Originally Posted by BigTex
I have a few comments on this topic and may be completely wrong, but may not...
The way I understand the injector offset, its an adder to the total pulsewidth used to make up for the time it takes the injector to fully open and close. So once the PCM calculates the needed fuel and determines the injector time, it looks up the offset and adds that value to get the final pulsewidth. This value is unique to each injector and should be supplied by the manufacturer, not calculated or scaled.
The offset becomes very important in idle / low rpm tuning. At idle when pulsewidths are small, the offset is a much larger percentage of the total than at high rpms. If the offset is .5 milliseconds at 14volts and the pulsewidth is only 2.5 milliseconds, the offset is 20% of the total. Compared to only 3% of a 15ms pulsewidth at higher rpms.

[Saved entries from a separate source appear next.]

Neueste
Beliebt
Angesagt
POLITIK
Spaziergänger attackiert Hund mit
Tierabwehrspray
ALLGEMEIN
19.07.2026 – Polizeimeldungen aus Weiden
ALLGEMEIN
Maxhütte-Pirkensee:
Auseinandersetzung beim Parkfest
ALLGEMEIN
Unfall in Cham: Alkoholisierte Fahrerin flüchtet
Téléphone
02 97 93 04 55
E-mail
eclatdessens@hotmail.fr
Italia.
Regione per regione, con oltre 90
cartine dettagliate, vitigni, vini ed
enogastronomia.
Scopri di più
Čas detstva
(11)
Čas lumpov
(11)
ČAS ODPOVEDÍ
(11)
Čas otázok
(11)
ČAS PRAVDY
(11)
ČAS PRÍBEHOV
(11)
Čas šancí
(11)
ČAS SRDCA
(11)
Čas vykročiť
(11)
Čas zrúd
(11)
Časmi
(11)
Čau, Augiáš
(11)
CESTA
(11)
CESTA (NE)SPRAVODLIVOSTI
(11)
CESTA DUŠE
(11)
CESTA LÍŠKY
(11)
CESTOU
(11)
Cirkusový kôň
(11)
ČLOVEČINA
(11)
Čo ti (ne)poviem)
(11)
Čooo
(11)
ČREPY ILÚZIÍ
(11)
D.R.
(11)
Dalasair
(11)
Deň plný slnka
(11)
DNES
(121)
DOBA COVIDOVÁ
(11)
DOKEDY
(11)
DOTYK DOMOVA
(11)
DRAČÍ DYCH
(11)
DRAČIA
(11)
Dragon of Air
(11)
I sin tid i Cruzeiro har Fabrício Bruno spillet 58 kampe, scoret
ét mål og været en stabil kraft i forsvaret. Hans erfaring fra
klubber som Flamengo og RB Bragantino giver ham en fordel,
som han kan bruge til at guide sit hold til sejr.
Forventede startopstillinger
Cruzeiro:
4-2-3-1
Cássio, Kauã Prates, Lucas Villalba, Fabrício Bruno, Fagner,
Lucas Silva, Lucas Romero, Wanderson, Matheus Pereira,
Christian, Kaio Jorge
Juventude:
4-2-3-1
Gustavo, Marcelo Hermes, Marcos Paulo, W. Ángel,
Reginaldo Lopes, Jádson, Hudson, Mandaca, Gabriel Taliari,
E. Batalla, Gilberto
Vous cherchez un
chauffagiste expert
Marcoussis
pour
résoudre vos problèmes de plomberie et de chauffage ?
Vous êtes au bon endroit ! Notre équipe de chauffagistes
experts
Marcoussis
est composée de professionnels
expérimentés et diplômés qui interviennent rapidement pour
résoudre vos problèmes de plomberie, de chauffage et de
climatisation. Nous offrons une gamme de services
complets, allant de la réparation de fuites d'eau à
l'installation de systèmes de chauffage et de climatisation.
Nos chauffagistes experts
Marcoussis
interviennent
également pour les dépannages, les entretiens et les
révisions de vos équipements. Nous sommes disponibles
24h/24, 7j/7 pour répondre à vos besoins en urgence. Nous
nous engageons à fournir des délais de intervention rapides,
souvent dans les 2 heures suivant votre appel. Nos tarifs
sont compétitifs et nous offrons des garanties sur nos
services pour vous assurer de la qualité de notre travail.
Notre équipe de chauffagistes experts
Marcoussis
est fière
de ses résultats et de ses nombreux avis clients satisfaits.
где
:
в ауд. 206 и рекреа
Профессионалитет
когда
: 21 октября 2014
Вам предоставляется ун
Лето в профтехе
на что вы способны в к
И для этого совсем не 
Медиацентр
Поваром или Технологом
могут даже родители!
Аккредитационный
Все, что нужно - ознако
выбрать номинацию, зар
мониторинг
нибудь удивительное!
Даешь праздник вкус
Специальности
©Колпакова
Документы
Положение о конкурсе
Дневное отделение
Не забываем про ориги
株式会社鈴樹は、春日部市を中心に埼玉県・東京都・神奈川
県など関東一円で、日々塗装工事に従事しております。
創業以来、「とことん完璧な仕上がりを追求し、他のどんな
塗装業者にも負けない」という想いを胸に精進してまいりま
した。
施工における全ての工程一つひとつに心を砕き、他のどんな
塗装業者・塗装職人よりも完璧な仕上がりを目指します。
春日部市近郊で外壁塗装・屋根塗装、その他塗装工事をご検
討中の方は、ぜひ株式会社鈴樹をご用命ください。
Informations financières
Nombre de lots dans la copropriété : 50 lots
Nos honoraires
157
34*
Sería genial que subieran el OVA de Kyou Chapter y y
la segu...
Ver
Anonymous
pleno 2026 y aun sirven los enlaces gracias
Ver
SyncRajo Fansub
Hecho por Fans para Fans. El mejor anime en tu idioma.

Now some will say you can just adjust VE to bring idle fueling back in line, which is true. ... but only for that specific voltage. Once there is a voltage difference (under loads, cruise, idle, etc...) and the PCM uses a different offset, the fueling is off a little again. Get the correct offsets input first, then tune VE and fueling should be very similar under those different conditions.
To take it beyond the normal thinking - You could add a fixed amount of fuel to every pulsewidth by increasing the offset table. In effect, that would make a greater percentage change to idle fueling.